SAN JOSE, Calif. Ė Broadcom announced its first integrated chips for cellular base stations at the Mobile World Congress, targeting the market for small cells. Chip and systems vendors are scrambling for a foothold in the emerging but challenging sector expected to see first deployments in 2014.
Small cells are widely seen as the answer to the flood of mobile data congesting today's traditional macro base stations. But creating a new tier of cells that use a mix of 3G, 4G and Wi-Fi links is a costly and complex task that carriers are still testing this year in trials.
Initial deployments will probably start next year, focusing on High Speed Packet Access nets, which form the brunt of most carrier traffic today, said Hanna Maurer Sibley, a director of mobile broadband at Ericsson. Unfortunately so far each carrier seems to have different requirements, she added.
Last year, carriers used the Super Bowl, London Olympics and the U.S. Republican and Democratic national conventions as testing grounds for small-cell concepts. AT&T put out a request for information on small cells, and Sprint has shared some plans for the approach.

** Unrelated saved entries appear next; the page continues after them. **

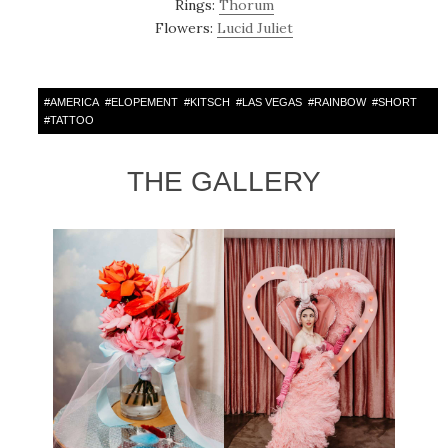
Rings:
Thorum
Flowers:
Lucid Juliet
#
AMERICA
#
ELOPEMENT
#
KITSCH
#
LAS VEGAS
#
RAINBOW
#
SHORT
#
TATTOO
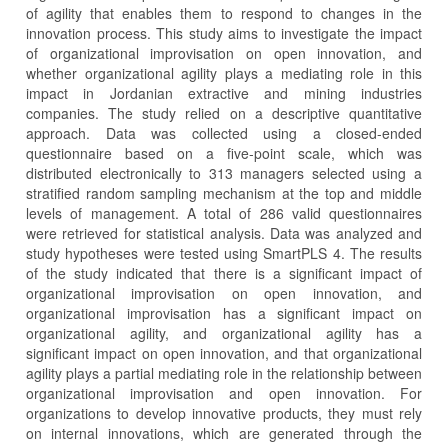
of agility that enables them to respond to changes in the
innovation process. This study aims to investigate the impact
of organizational improvisation on open innovation, and
whether organizational agility plays a mediating role in this
impact in Jordanian extractive and mining industries
companies. The study relied on a descriptive quantitative
approach. Data was collected using a closed-ended
questionnaire based on a five-point scale, which was
distributed electronically to 313 managers selected using a
stratified random sampling mechanism at the top and middle
levels of management. A total of 286 valid questionnaires
were retrieved for statistical analysis. Data was analyzed and
study hypotheses were tested using SmartPLS 4. The results
of the study indicated that there is a significant impact of
organizational improvisation on open innovation, and
organizational improvisation has a significant impact on
organizational agility, and organizational agility has a
significant impact on open innovation, and that organizational
agility plays a partial mediating role in the relationship between
organizational improvisation and open innovation. For
organizations to develop innovative products, they must rely
on internal innovations, which are generated through the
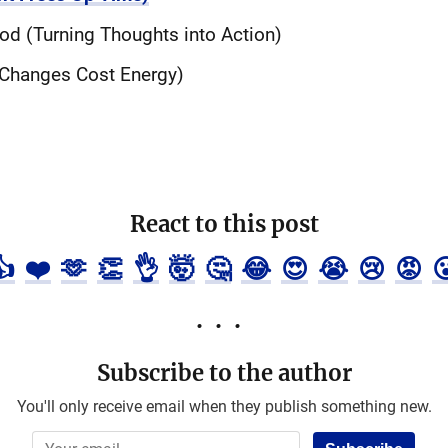
od (Turning Thoughts into Action)
 (Changes Cost Energy)
React to this post
👍
❤️
🫶
👏
👌
🤯
🤔
😂
😍
😭
😢
😡

Subscribe to the author
You'll only receive email when they publish something new.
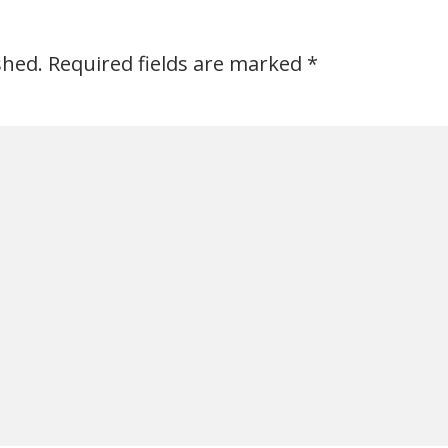
shed.
Required fields are marked
*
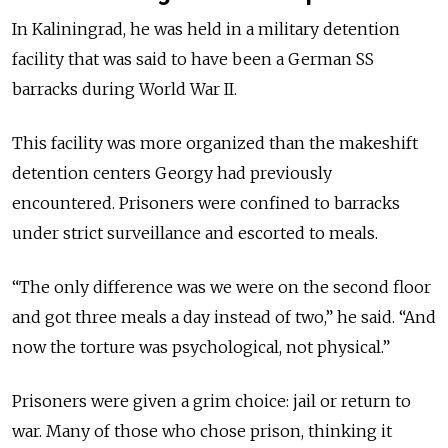
In Kaliningrad, he was held in a military detention
facility that was said to have been a German SS
barracks during World War II.
This facility was more organized than the makeshift
detention centers Georgy had previously
encountered. Prisoners were confined to barracks
under strict surveillance and escorted to meals.
“The only difference was we were on the second floor
and got three meals a day instead of two,” he said. “And
now the torture was psychological, not physical.”
Prisoners were given a grim choice: jail or return to
war. Many of those who chose prison, thinking it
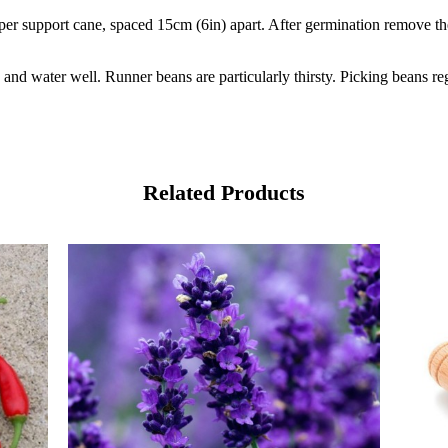
r support cane, spaced 15cm (6in) apart. After germination remove the 
 and water well. Runner beans are particularly thirsty. Picking beans re
Related Products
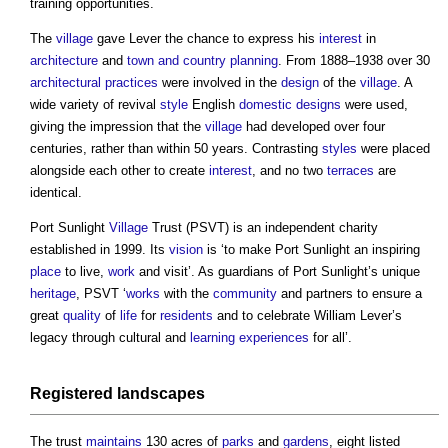
training opportunities.
The
village
gave Lever the chance to express his
interest
in
architecture
and
town and country planning
. From 1888–1938 over 30
architectural practices
were involved in the
design
of the
village
. A
wide variety of revival
style
English
domestic
designs
were used,
giving the impression that the
village
had developed over four
centuries, rather than within 50 years. Contrasting
styles
were placed
alongside each other to create
interest
, and no two
terraces
are
identical.
Port Sunlight
Village
Trust (PSVT) is an independent charity
established in 1999. Its
vision
is ‘to make Port Sunlight an inspiring
place
to live,
work
and visit’. As guardians of Port Sunlight’s unique
heritage
, PSVT ‘
works
with the
community
and partners to ensure a
great
quality
of
life
for
residents
and to celebrate William Lever’s
legacy through cultural and
learning
experiences
for all’.
Registered
landscapes
The trust
maintains
130 acres of
parks
and
gardens
, eight listed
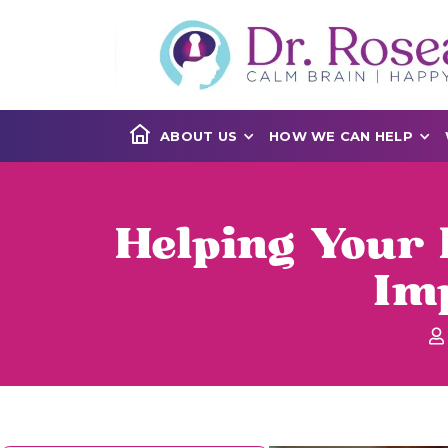
ABOUT US
HOW WE CAN HELP
Helping Your 
Imp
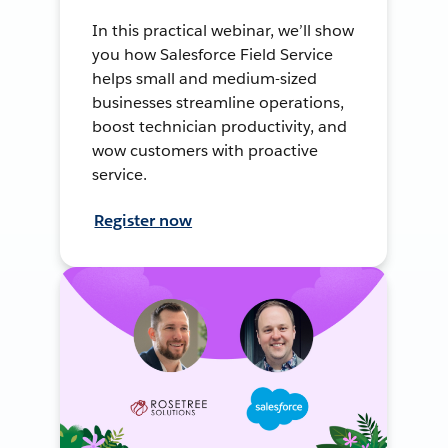
In this practical webinar, we’ll show
you how Salesforce Field Service
helps small and medium-sized
businesses streamline operations,
boost technician productivity, and
wow customers with proactive
service.
Register now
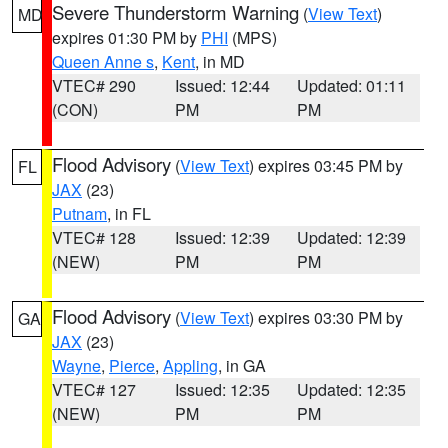
Severe Thunderstorm Warning
(
View Text
)
MD
expires 01:30 PM by
PHI
(MPS)
Queen Anne s
,
Kent
, in MD
VTEC# 290
Issued: 12:44
Updated: 01:11
(CON)
PM
PM
Flood Advisory
(
View Text
) expires 03:45 PM by
FL
JAX
(23)
Putnam
, in FL
VTEC# 128
Issued: 12:39
Updated: 12:39
(NEW)
PM
PM
Flood Advisory
(
View Text
) expires 03:30 PM by
GA
JAX
(23)
Wayne
,
Pierce
,
Appling
, in GA
VTEC# 127
Issued: 12:35
Updated: 12:35
(NEW)
PM
PM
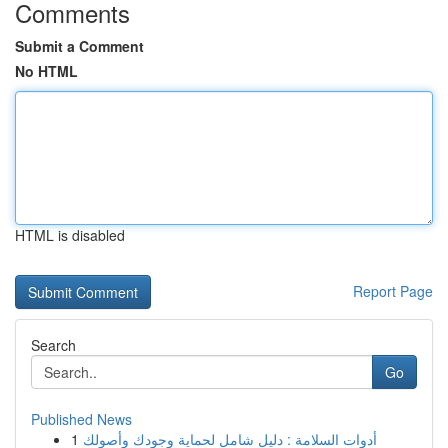
Comments
Submit a Comment
No HTML
HTML is disabled
Report Page
Search
Go
Published News
1
أدوات السلامة : دليل شامل لحماية وجودك وأصولك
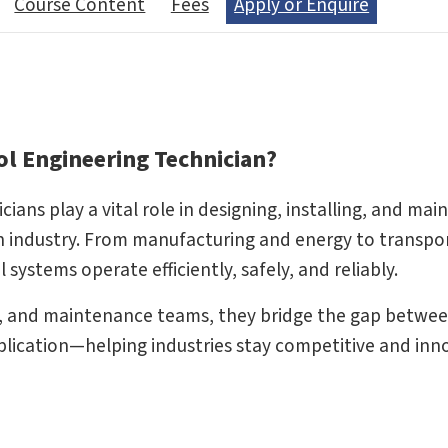
Course Content
Fees
Apply or Enquire
l Engineering Technician?
ns play a vital role in designing, installing, and mai
industry. From manufacturing and energy to transpo
systems operate efficiently, safely, and reliably.
, and maintenance teams, they bridge the gap betwe
lication—helping industries stay competitive and inno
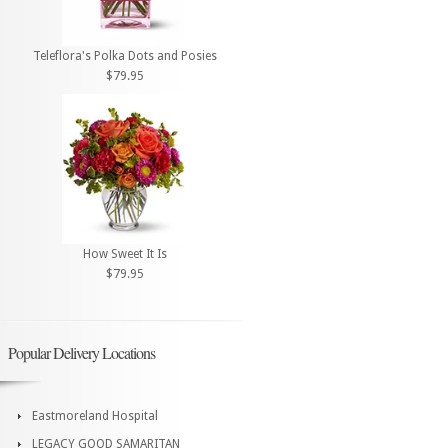
Teleflora's Polka Dots and Posies
$79.95
How Sweet It Is
$79.95
Popular Delivery Locations
Eastmoreland Hospital
LEGACY GOOD SAMARITAN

Small cells pose challenges for carriers in managing both licensed (cellular) and unlicensed (Wi-Fi) spectrum in cells. They also need to support a range of wireless and fibre-optic backhaul links.
The need to install more fibre carries regulatory and cost hurdles, said John Georges, who led a startup pioneering distributed antenna systems (DAS), a forerunner of small cells. His startup installed as many as 10,000 DAS devices in the United States. Japan and Korea also have deployed early versions of small cells, he said.